**Activity**
From the line with "operasyonların artarak devam edeceğini be" through the line with "ses positions haineuses", inclusive, return each line of the data below exactly and leave the rest out.
─── Records shown ───
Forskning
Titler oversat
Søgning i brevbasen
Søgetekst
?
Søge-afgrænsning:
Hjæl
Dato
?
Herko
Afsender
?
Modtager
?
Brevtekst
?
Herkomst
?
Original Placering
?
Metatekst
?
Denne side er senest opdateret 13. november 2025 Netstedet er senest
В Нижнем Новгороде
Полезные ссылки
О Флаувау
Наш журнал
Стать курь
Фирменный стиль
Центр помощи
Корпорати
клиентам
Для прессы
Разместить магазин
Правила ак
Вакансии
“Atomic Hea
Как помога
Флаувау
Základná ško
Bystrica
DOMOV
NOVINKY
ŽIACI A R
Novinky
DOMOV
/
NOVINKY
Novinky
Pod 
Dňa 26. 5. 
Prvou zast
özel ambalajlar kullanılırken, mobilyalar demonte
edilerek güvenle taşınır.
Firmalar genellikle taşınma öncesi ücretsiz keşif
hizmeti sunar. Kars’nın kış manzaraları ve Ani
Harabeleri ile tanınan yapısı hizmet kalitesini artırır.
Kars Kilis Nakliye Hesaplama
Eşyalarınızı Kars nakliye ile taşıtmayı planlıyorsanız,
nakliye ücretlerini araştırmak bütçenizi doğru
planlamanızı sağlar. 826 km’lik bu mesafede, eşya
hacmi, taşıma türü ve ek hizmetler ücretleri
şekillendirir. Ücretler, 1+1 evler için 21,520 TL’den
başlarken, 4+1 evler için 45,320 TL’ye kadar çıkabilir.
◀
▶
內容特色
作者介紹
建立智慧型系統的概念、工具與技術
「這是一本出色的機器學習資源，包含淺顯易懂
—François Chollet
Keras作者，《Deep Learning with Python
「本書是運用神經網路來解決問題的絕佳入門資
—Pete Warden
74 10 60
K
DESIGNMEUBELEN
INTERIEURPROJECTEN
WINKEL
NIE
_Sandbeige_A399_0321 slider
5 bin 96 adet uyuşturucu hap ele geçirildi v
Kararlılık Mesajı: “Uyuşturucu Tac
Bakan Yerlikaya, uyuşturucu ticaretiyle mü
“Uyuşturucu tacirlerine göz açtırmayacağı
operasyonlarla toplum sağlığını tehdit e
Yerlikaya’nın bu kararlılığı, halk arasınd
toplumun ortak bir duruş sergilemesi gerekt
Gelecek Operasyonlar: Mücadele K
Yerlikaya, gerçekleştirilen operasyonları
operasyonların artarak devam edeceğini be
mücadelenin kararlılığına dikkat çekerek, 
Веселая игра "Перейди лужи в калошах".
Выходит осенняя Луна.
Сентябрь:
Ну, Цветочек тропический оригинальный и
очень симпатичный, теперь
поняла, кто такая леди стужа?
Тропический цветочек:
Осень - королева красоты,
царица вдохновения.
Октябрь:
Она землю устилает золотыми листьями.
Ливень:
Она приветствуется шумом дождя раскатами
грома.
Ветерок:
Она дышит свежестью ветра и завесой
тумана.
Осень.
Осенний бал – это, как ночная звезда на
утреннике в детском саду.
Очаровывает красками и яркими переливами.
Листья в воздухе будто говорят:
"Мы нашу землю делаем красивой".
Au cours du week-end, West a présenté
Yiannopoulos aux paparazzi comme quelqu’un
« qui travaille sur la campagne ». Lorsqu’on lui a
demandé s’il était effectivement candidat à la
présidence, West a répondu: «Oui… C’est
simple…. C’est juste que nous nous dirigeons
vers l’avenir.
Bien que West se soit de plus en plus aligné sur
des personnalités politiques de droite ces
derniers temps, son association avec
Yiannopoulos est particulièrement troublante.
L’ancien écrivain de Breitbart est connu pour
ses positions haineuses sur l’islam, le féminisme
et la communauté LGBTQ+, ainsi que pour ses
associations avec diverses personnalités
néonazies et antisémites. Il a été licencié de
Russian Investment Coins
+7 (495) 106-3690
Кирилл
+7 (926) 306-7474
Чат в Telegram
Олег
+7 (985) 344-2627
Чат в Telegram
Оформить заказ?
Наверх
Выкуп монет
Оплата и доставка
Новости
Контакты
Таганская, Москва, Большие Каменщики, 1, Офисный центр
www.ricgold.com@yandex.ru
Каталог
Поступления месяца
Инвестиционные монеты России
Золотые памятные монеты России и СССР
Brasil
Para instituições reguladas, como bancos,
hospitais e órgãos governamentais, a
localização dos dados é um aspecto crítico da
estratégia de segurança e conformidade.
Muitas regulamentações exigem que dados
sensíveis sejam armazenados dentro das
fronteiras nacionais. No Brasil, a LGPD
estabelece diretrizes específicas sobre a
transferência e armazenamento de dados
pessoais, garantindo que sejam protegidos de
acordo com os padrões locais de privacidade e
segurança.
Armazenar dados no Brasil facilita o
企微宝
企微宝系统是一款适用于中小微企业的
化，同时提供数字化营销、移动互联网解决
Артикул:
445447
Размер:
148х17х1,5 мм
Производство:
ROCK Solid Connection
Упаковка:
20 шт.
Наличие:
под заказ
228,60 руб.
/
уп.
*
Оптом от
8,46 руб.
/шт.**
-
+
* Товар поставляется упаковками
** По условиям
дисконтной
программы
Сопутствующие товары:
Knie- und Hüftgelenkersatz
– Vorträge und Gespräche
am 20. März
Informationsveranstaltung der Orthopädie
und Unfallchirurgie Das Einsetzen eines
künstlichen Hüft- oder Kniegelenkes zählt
───
**Result for this task**
operasyonların artarak devam edeceğini be
mücadelenin kararlılığına dikkat çekerek, 
Веселая игра "Перейди лужи в калошах".
Выходит осенняя Луна.
Сентябрь:
Ну, Цветочек тропический оригинальный и
очень симпатичный, теперь
поняла, кто такая леди стужа?
Тропический цветочек:
Осень - королева красоты,
царица вдохновения.
Октябрь:
Она землю устилает золотыми листьями.
Ливень:
Она приветствуется шумом дождя раскатами
грома.
Ветерок:
Она дышит свежестью ветра и завесой
тумана.
Осень.
Осенний бал – это, как ночная звезда на
утреннике в детском саду.
Очаровывает красками и яркими переливами.
Листья в воздухе будто говорят:
"Мы нашу землю делаем красивой".
Au cours du week-end, West a présenté
Yiannopoulos aux paparazzi comme quelqu’un
« qui travaille sur la campagne ». Lorsqu’on lui a
demandé s’il était effectivement candidat à la
présidence, West a répondu: «Oui… C’est
simple…. C’est juste que nous nous dirigeons
vers l’avenir.
Bien que West se soit de plus en plus aligné sur
des personnalités politiques de droite ces
derniers temps, son association avec
Yiannopoulos est particulièrement troublante.
L’ancien écrivain de Breitbart est connu pour
ses positions haineuses sur l’islam, le féminisme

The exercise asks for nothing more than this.